Domein A: Vaardigheden

26 oktober 2020

Op deze pagina staat een korte toelichting op domein​ A en de verplichte eindtermen van het domein. De eindtermen zijn nog heel globaal geformuleerd. Om hiermee aan de slag te gaan hebben we een voorbeeld uitgewerkt van hoe die eindtermen geïnterpreteerd​ kunnen worden.​

Toelichting op het domein​

In dit domein worden generieke (dat wil zeggen: conceptoverstijgende) vaardigheden beschreven. De gedachte is dat kandidaten beheersing van deze vaardigheden aantonen in combinatie met leerinhouden uit de kern- en/of de keuzedomeinen. Drie vaardigheden zijn cruciaal en karakteristiek voor informatica als wetenschaps- en vakgebied en voor het schoolvak informatica in het bijzonder: (1) ontwerpen en ontwikkelen, (2) informatica hanteren als perspectief, en (3) samenwerken en interdisciplinariteit. Daarnaast worden in het examenprogramma drie andere vaardigheden onderscheiden die van belang zijn voor het schoolvak.​

Eindtermen

Subdomein A1: Ontwerpen en ontwikkelen

De kandidaat kan:

  • in een context mogelijkheden zien voor het inzetten van digitale artefacten;
  • deze mogelijkheden vertalen tot een doelstelling voor ontwerp en ontwikkeling, daarbij technische factoren, omgevingsfactoren en menselijke factoren betrekken;
  • wensen en eisen specificeren en deze op haalbaarheid toetsen;
  • een digitaal artefact ontwerpen;
  • bij het ontwerp van een digitaal artefact keuzes afwegen via onderzoeken en experimenteren;
  • een digitaal artefact implementeren;
  • de kwaliteit van digitale artefacten evalueren,

en deze vaardigheden in samenhang inzetten voor het ontwikkelen van digitale artefacten.

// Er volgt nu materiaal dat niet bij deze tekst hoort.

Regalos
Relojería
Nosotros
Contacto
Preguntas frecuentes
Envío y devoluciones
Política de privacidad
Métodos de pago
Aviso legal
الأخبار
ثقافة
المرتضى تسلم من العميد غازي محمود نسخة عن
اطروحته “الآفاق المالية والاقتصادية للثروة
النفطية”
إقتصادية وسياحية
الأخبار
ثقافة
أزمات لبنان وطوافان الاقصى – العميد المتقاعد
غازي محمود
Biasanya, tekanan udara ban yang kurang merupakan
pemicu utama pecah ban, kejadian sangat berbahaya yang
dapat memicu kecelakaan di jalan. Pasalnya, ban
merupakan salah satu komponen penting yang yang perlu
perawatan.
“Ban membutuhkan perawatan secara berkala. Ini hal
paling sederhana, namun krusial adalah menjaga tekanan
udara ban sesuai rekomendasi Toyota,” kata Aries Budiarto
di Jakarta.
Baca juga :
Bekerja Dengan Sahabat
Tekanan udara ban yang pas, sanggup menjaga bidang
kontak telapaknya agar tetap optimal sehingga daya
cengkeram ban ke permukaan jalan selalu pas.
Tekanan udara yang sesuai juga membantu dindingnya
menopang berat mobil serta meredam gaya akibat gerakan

Subdomein A2: Informatica hanteren als perspectief

De kandidaat kan in contexten:

  • verschijnselen duiden, uitleggen en verklaren in termen van informatica;
  • informatica-concepten herkennen en met elkaar in verband brengen;
  • mogelijkheden en beperkingen van digitale artefacten inschatten en beredeneren in vaktermen.

Subdomein A3: Samenwerken en interdisciplinariteit

De kandidaat kan:

  • bij het ontwerpen en ontwikkelen van digitale artefacten op een gestructureerde wijze samenwerken in een team;
  • samenwerken met mensen afkomstig uit een toepassingsgebied.

Subdomein A4: Ethisch handelen​

De kandidaat kan:

  • beschrijven welke ethische normen en waarden een rol spelen bij het gebruik en de ontwikkeling van digitale artefacten;
  • het eigen handelen expliciet vergelijken met ethische richtlijnen;
  • (vwo:) het eigen handelen kritisch analyseren en relateren aan ethische dilemma's.

Subdomein A5: Informatica-instrumentarium hanteren

De kandidaat kan voor de informatica relevante gereedschappen hanteren, waar nodig met aandacht voor risico's en veiligheid. Daarbij gaat het om (computer)apparatuur, besturingssystemen, applicaties, vaktaal, vakconventies en formalismen.

Subdomein A6: Werken in contexten​

De kandidaat kan de in domein A genoemde vaardigheden en de in domeinen B tot en met F, en in de gekozen domeinen uit G tot en met R, genoemde concepten tenminste gebruiken in beroepscontexten, in maatschappelijke contexten en (vwo:) in wetenschappelijke contexten.